* _AVAILABLE DATA_
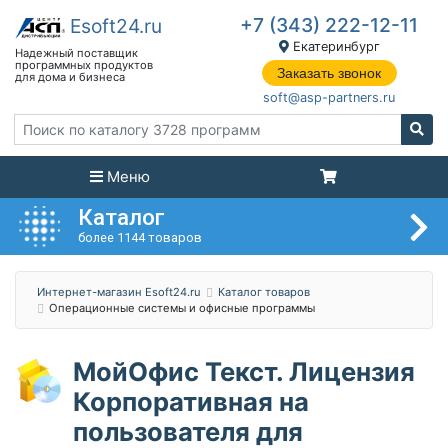
+7 (343) 222-12-11
Екатеринбург
Заказать звонок
soft@asp-partners.ru
Меню
Каталог
более 1144 товаров
Интернет-магазин Esoft24.ru
Каталог товаров
Операционные системы и офисные программы
МойОфис Текст. Лицензия
Корпоративная на
пользователя для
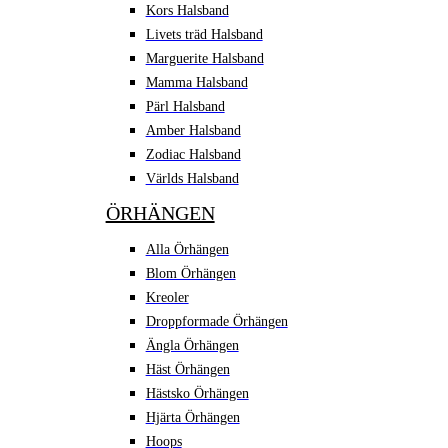
Kors Halsband
Livets träd Halsband
Marguerite Halsband
Mamma Halsband
Pärl Halsband
Amber Halsband
Zodiac Halsband
Världs Halsband
ÖRHÄNGEN
Alla Örhängen
Blom Örhängen
Kreoler
Droppformade Örhängen
Ängla Örhängen
Häst Örhängen
Hästsko Örhängen
Hjärta Örhängen
Hoops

* _TASK STATEMENT_
All that is wanted is the lines from the one containing "Blom Örhängen" through the last line of the records, restated word for word.

* _ANSWER SPACE_
Blom Örhängen
Kreoler
Droppformade Örhängen
Ängla Örhängen
Häst Örhängen
Hästsko Örhängen
Hjärta Örhängen
Hoops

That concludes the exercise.